For instruments built before 2005, The serial number is an 8 digit number impressed into the back of the headstock with “MADE IN USA” below. The Serial number is stamped before the finish is applied and is pressed into the wood. Often, a thick coating of paint and lacquer will make the serial number difficult to read. If you see plain wood through the serial number, it was stamped after finishing, and likely a counterfeit.
The pattern is:
“YDDDYRRR” YY is the production year, DDD is the day of the year counted 1-365 (or 366 for leap year), RRR is the factory ranking/plant designation number.
Prior to 1984 when the Kalamazoo, MI factory was closed, the numbers 001-499 indicated Kalamazoo production. Ranking numbers 500-999 continued to indicate Nashville production through 1989.

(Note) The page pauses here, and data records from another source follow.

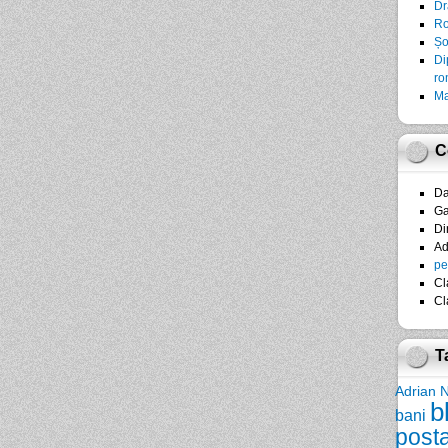
Dr
Ro
Șo
Di
ro
Ma
C
D
Ga
Di
A
pe
Cl
Cl
T
Adrian 
b
bani
post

Since 1989, all Gibson acoustics are built in Bozeman, MT and all Gibson electrics are built in Nashville or Memphis. Ranking numbers for Bozeman start each day at 001 and the electrics may start as low as the 300s.
70108276 means the instrument was produced on Jan. 10, 1978, in Kalamazoo and was the 276th instrument stamped that day.
82765501 means the instrument was produced on Oct. 3, 1985, in Nashville and was the 1st instrument stamped that day.
After July 2005, Gibson USA went to a 9 digit serial number. The sixth number is now a batch number, so the format turns to YDDDYBRRR. Batch 0 starts at the beginning of the day, and once they stamp 699, the batch number will change to 1. The first 5 numbers remain the same, the last 3 numbers will remain the same. The only difference is the addition of this batch indicator.
There are always exceptions to these rules, the two listed below are worth noting:
Les Paul Classic:
This model features an ink stamped serial number with no “MADE IN USA” (just as was used on the original 1952-1960 Les Pauls). Most will be 5 to 6 digits in length, but the earliest examples feature 4 digit serial numbers. There should be a space after the 1st digit with the 4 and 5 digit serial numbers, and no space with the 6 digit numbers.
The 1st digit indicates the year of manufacture for the 4 or 5 digit serial numbers, these were used from 1989-1999. The 1st and 2nd indicate the year of manufacture for the 6 digit serial numbers which has been used since 2000.
9 xxx = 1989 (4 digit number beginning with “9” used only in 1989)
0 xxxx = 1990
9 xxxx = 1999
00xxxx = 2000
05xxxx = 2005
1994 was Gibson’s Centennial year. Many instruments have a serial number that begins with “94” for the year, with the remaining 6 digits indicating the ranking number.